▶ [TASK GOAL]:
Below are records to transcribe in full and unchanged; omit every picture.

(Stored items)

-------

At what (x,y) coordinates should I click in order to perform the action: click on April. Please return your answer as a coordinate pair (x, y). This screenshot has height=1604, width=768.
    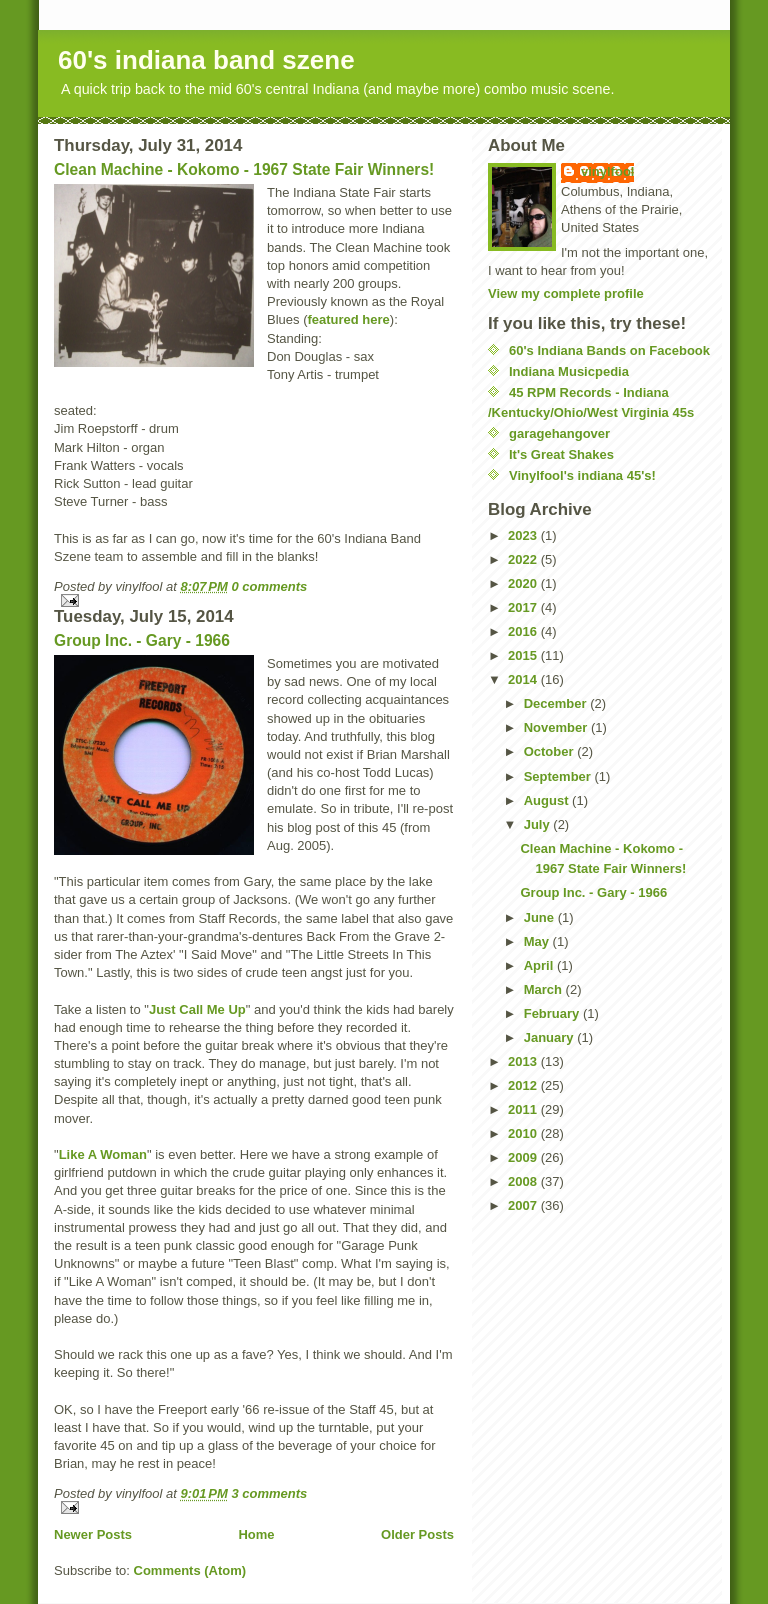
    Looking at the image, I should click on (540, 965).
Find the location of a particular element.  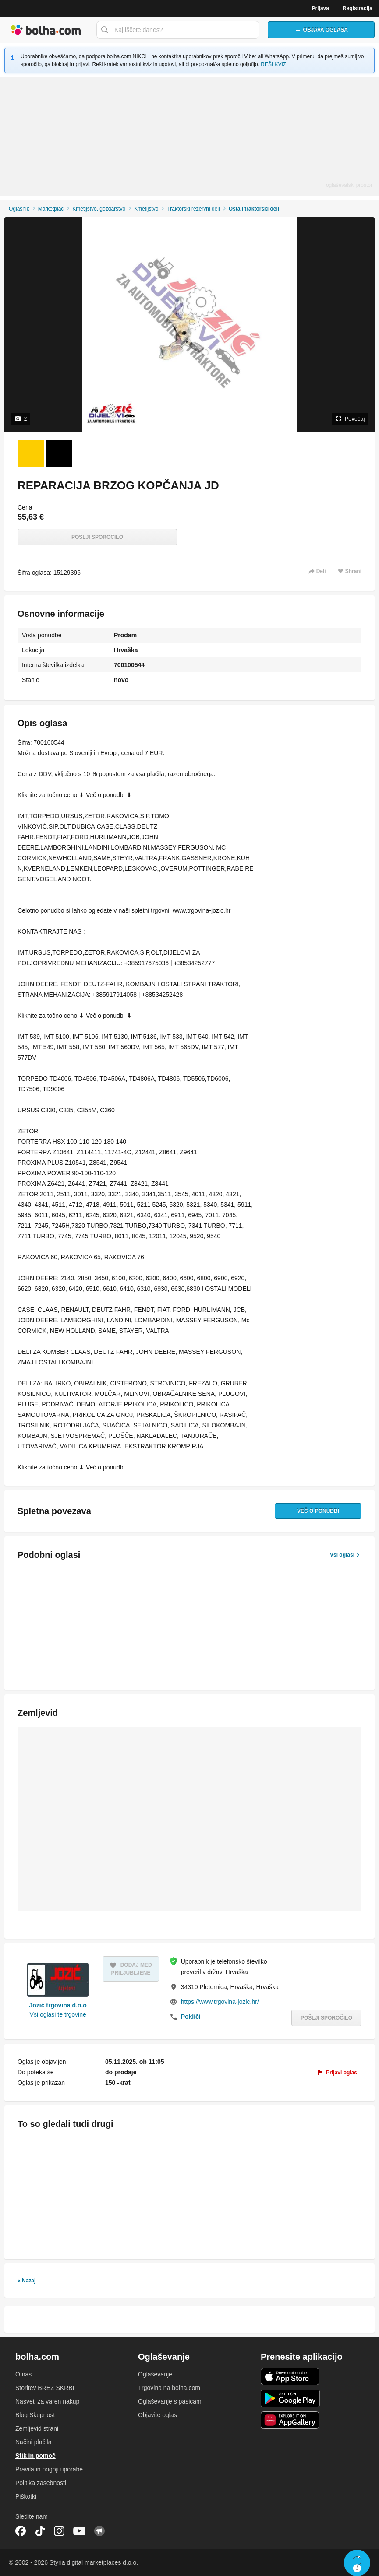

YouTube is located at coordinates (79, 2531).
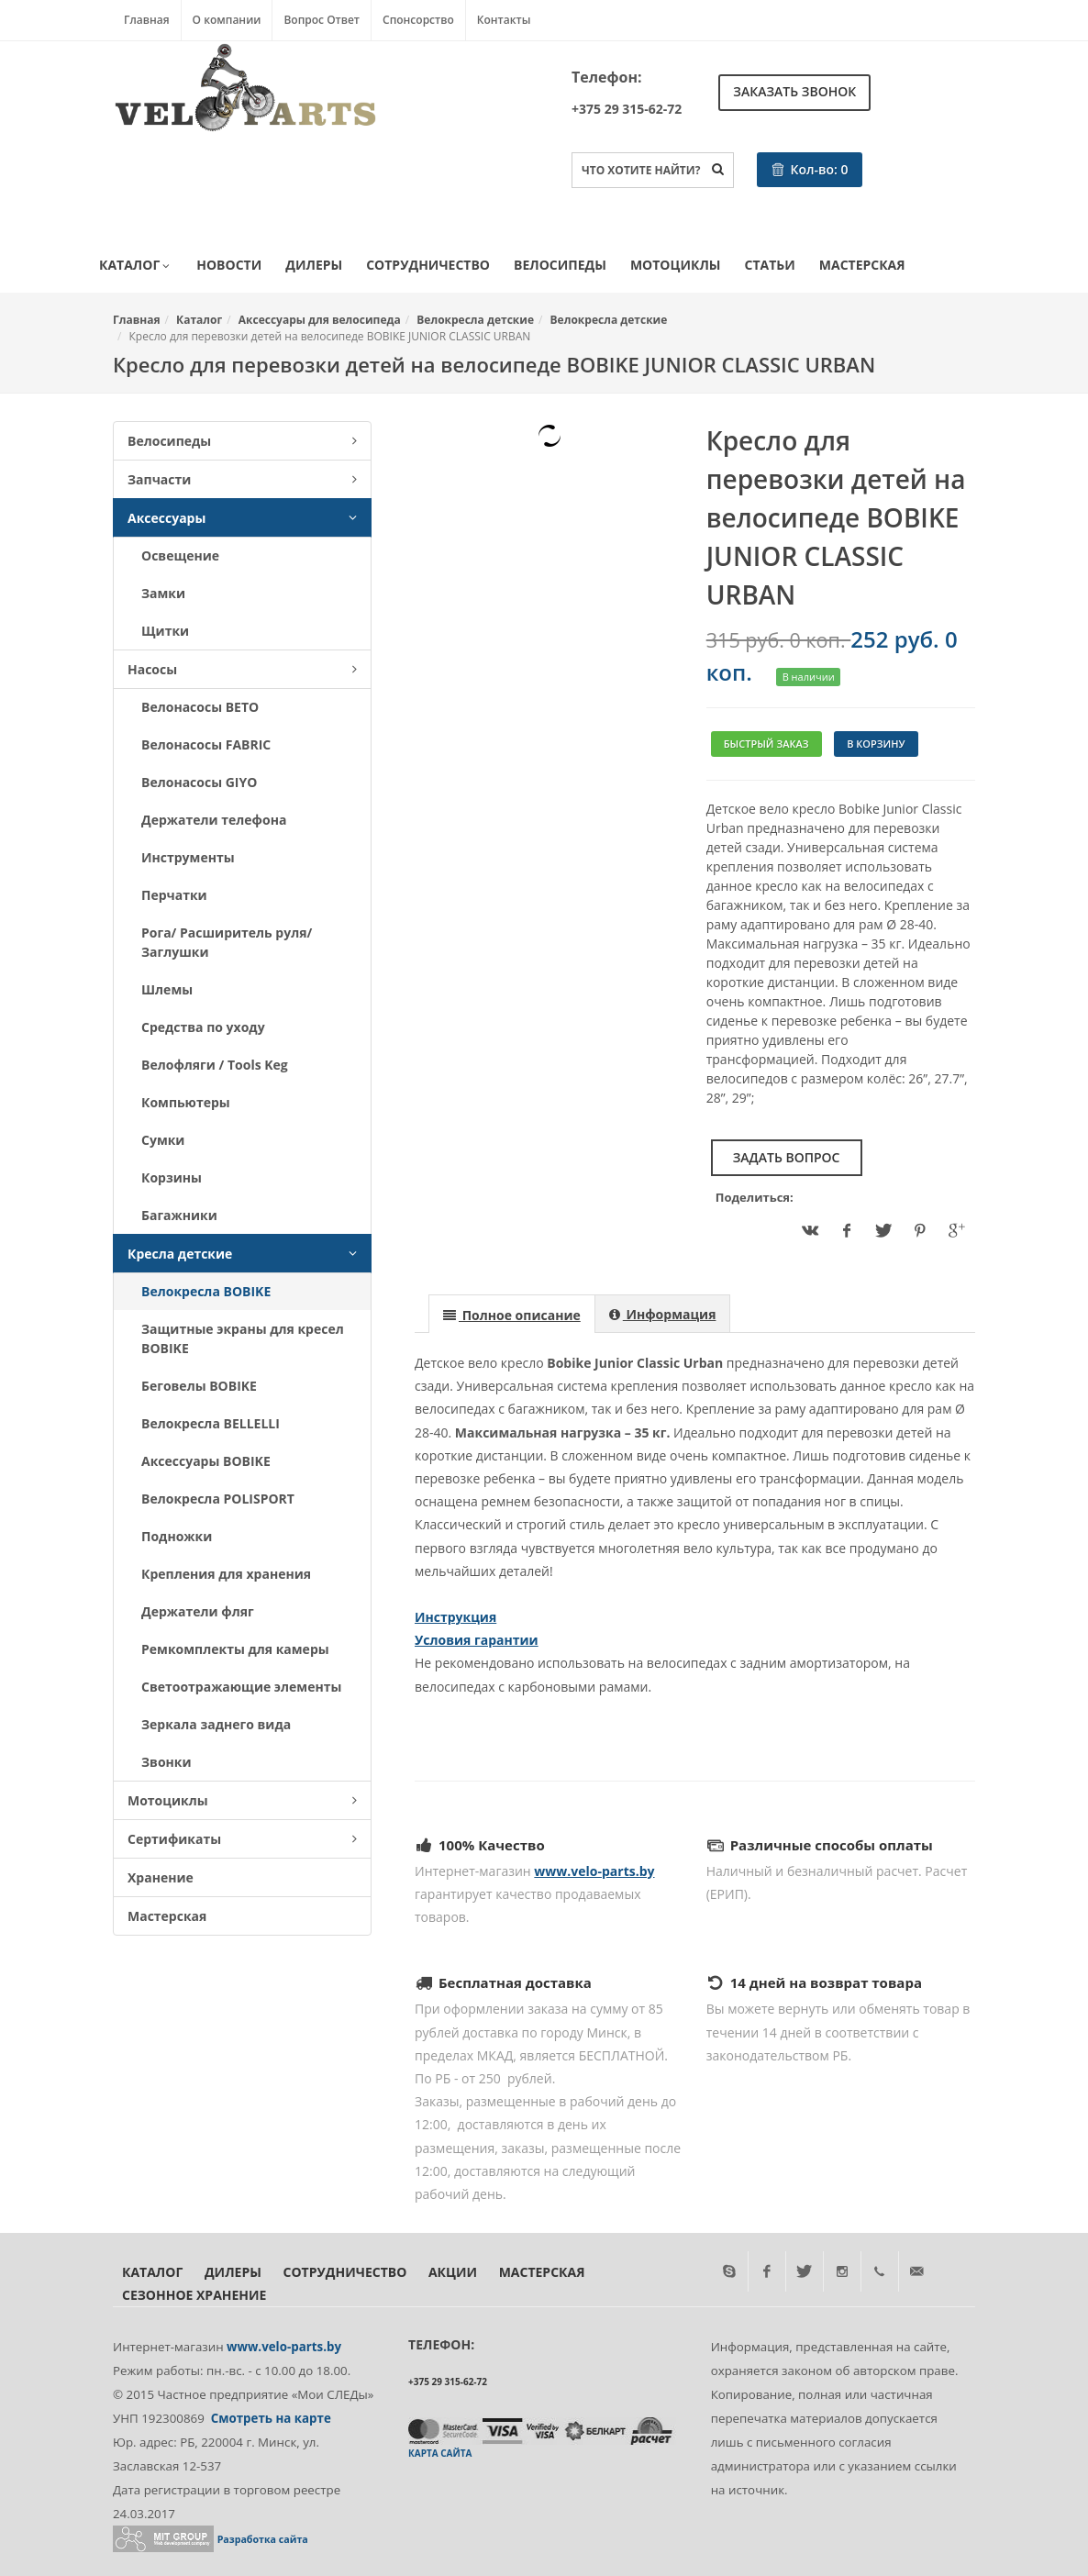 The width and height of the screenshot is (1088, 2576). Describe the element at coordinates (242, 1253) in the screenshot. I see `Кресла детские` at that location.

-------

▶ [RESPONSE TO THIS TASK]:
At what (x,y) coordinates should I click in order to perform the action: click on April. Please return your answer as a coordinate pair (x, y). This screenshot has height=1604, width=768.
    Looking at the image, I should click on (540, 965).
Find the location of a particular element.  

YouTube is located at coordinates (79, 2531).
 The width and height of the screenshot is (1088, 2576). Describe the element at coordinates (242, 1253) in the screenshot. I see `Кресла детские` at that location.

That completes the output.